● **Problem to solve**
Skip pictures in the listing below; copy exactly the lines from the one with "então, na verdade, Binnington, você" through the one with "aracılığıyla, gerekirse 48", inclusive.
Given data Block Start
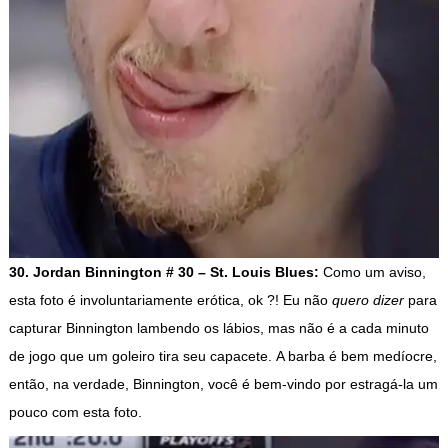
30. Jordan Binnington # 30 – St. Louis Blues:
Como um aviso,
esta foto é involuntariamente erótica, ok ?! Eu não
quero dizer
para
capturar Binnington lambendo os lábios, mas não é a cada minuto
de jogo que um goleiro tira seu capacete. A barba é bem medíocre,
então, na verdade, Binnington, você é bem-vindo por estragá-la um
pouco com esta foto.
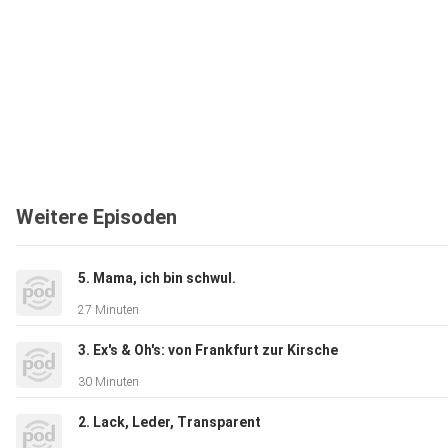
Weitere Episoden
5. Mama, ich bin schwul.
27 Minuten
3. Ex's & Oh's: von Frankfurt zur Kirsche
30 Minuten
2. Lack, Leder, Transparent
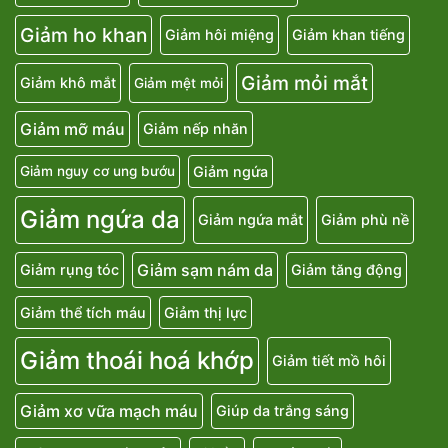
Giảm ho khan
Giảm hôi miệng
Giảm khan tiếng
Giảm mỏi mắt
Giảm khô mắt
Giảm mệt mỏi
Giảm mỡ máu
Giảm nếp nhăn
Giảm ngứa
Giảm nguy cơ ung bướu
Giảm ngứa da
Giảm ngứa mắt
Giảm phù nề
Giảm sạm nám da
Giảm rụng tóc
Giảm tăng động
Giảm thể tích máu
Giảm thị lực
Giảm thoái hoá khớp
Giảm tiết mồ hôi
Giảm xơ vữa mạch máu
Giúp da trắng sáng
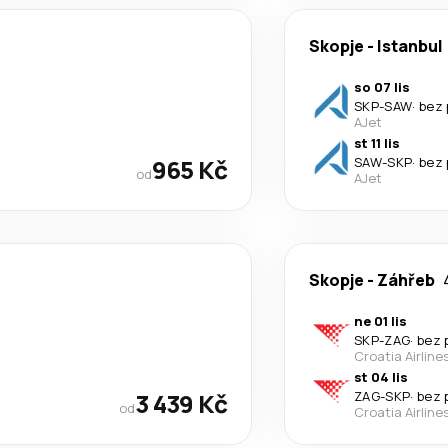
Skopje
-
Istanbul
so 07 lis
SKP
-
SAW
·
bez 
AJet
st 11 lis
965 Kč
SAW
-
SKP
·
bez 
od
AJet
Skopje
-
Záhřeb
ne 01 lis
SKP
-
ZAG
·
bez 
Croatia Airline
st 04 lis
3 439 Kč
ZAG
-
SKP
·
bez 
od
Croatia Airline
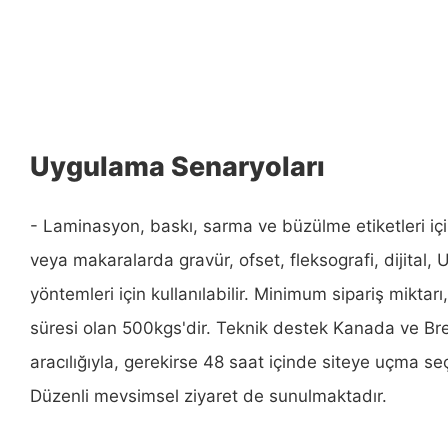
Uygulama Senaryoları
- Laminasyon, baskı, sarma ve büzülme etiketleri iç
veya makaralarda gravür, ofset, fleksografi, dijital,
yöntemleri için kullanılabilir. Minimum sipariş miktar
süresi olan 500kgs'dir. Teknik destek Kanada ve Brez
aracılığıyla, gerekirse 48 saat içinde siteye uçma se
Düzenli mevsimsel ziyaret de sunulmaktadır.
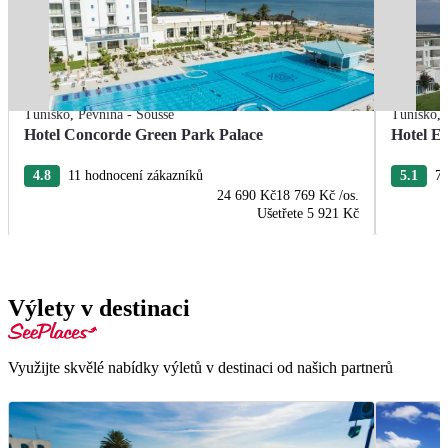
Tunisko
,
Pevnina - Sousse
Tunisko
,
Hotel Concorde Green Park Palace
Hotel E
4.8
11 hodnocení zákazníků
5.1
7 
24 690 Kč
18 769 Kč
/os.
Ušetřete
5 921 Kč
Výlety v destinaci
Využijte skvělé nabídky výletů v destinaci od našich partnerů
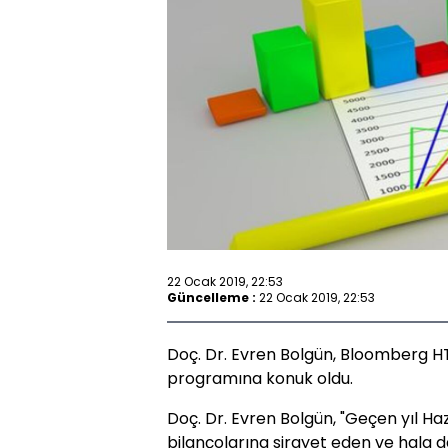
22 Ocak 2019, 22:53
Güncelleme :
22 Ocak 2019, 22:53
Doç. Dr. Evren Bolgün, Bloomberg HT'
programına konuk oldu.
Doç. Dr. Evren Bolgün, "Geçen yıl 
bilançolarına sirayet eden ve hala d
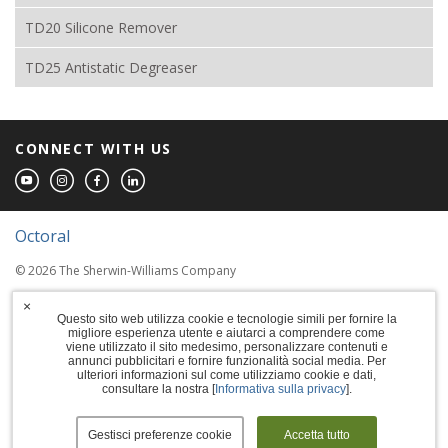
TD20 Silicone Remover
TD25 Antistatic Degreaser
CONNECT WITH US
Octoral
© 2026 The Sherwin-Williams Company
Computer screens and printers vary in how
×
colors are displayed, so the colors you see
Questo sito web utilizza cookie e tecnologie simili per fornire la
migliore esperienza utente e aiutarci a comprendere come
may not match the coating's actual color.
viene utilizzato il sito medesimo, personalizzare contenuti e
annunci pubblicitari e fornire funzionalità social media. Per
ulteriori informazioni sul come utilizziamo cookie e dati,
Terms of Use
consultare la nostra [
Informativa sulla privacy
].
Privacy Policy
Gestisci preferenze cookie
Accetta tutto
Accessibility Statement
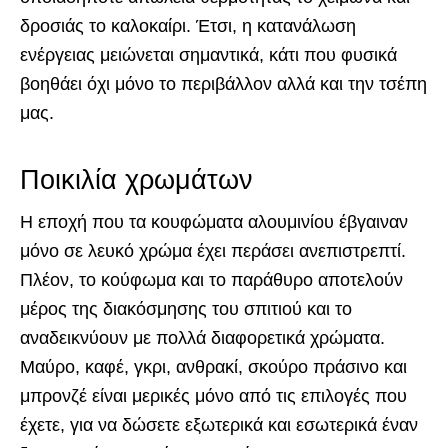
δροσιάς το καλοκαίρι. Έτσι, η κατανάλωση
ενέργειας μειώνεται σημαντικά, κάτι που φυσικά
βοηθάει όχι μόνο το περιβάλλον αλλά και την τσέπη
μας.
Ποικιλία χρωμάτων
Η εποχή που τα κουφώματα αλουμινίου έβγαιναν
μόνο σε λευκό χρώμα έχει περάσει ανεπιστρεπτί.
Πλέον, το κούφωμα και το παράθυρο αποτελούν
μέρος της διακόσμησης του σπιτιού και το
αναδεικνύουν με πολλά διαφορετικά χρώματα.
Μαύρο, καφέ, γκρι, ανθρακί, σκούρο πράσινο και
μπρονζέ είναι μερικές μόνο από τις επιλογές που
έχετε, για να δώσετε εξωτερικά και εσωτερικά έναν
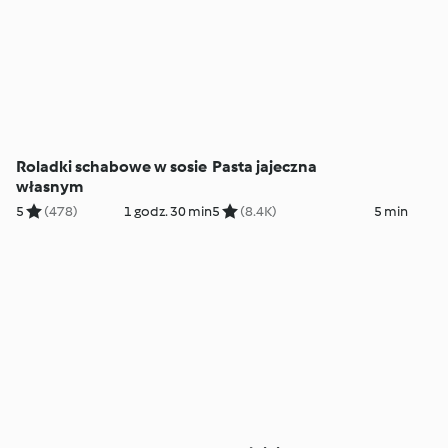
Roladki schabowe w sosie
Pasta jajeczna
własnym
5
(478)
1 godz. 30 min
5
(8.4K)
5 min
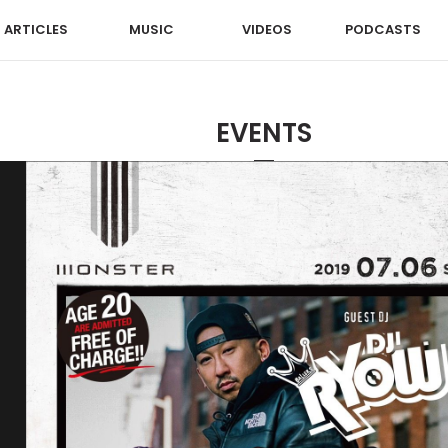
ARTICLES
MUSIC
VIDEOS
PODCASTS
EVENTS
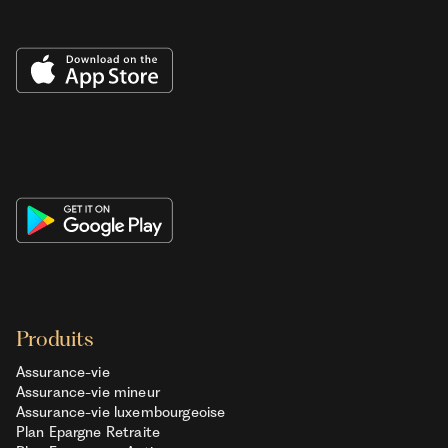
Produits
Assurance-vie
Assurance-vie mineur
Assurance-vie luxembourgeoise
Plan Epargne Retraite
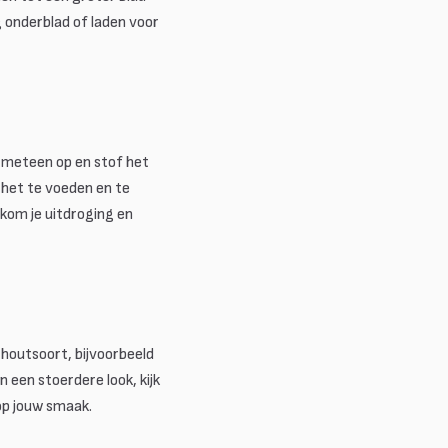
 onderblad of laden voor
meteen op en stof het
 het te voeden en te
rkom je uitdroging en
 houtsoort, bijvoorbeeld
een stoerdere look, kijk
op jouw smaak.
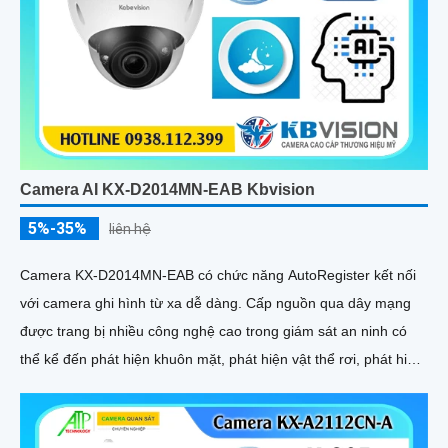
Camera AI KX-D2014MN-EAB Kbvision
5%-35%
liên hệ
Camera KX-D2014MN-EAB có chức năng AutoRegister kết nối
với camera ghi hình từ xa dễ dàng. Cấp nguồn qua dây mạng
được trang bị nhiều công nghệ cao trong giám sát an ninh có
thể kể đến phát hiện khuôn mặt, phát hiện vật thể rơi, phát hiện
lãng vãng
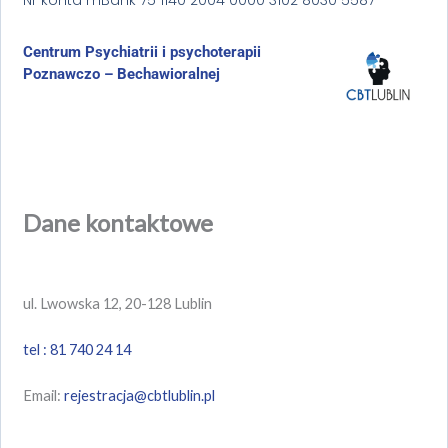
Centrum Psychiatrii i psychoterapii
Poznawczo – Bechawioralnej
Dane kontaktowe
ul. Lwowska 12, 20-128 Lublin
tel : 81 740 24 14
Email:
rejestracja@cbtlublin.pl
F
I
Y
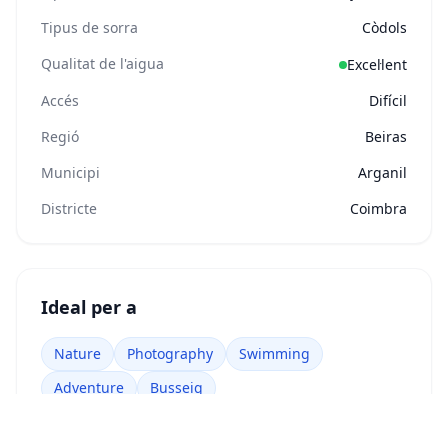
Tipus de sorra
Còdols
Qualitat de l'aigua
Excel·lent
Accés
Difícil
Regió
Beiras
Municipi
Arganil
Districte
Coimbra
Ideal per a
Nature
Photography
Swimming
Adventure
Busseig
Given data Block End
● **Answer to the exercise**
então, na verdade, Binnington, você é bem-vindo por estragá-la um
pouco com esta foto.
Weitere Episoden
5. Mama, ich bin schwul.
27 Minuten
3. Ex's & Oh's: von Frankfurt zur Kirsche
30 Minuten
2. Lack, Leder, Transparent
Giảm ho khan
Giảm hôi miệng
Giảm khan tiếng
Giảm mỏi mắt
Giảm khô mắt
Giảm mệt mỏi
Giảm mỡ máu
Giảm nếp nhăn
Giảm ngứa
Giảm nguy cơ ung bướu
Giảm ngứa da
Giảm ngứa mắt
Giảm phù nề
Giảm sạm nám da
Giảm rụng tóc
Giảm tăng động
Giảm thể tích máu
Giảm thị lực
Giảm thoái hoá khớp
Giảm tiết mồ hôi
Giảm xơ vữa mạch máu
Giúp da trắng sáng
Skopje
-
Istanbul
so 07 lis
SKP
-
SAW
·
bez 
AJet
st 11 lis
965 Kč
SAW
-
SKP
·
bez 
od
AJet
Skopje
-
Záhřeb
ne 01 lis
SKP
-
ZAG
·
bez 
Croatia Airline
st 04 lis
3 439 Kč
ZAG
-
SKP
·
bez 
od
Croatia Airline
Uygulama Senaryoları
- Laminasyon, baskı, sarma ve büzülme etiketleri iç
veya makaralarda gravür, ofset, fleksografi, dijital,
yöntemleri için kullanılabilir. Minimum sipariş miktar
süresi olan 500kgs'dir. Teknik destek Kanada ve Brez
aracılığıyla, gerekirse 48 saat içinde siteye uçma se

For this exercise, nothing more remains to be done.